Featured News 2013 Brazilian Doctor Suspected of up to 300 Murders

Brazilian Doctor Suspected of up to 300 Murders

In a medical malpractice case of epic proportions, Dr. Virginia Soares de Souza from Brazil has been accused of killing patients in her intensive care unit in order to free up beds for new patients to come in. The medical doctor from South America has been accused of killing terminally ill patients before they naturally passed away by injecting them with drugs or tampering with their respirators. Three other doctors, three nurses, and a physiotherapist at Evangelical Hospital have also been accused of co-conspiring with this doctor in her scheme. All of the accused parties were arrested in February and charged with aggravated first degree murder of seven individuals.

So far, the doctor has been formally accused of killing seven patients at the hospital but she may responsible for as many as 300 deaths.

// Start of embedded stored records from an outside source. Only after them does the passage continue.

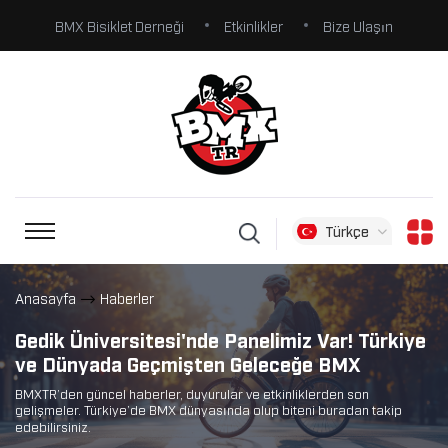
BMX Bisiklet Derneği
Etkinlikler
Bize Ulaşın
Türkçe
Anasayfa
Haberler
Gedik Üniversitesi'nde Panelimiz Var! Türkiye
ve Dünyada Geçmişten Geleceğe BMX
BMXTR’den güncel haberler, duyurular ve etkinliklerden son
gelişmeler. Türkiye’de BMX dünyasında olup biteni buradan takip
edebilirsiniz.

In almost all cases the patients were terminally ill, and Dr. De Souza facilitated the murders in order to open up beds for new patients to come to the hospital. The medical team allegedly issued some strong muscle relaxing drugs to some patients and then reduced their oxygen supply. As a result, many of the patients suffocated to death in the hospital with aware nurses and doctors turning a blind eye to their suffering.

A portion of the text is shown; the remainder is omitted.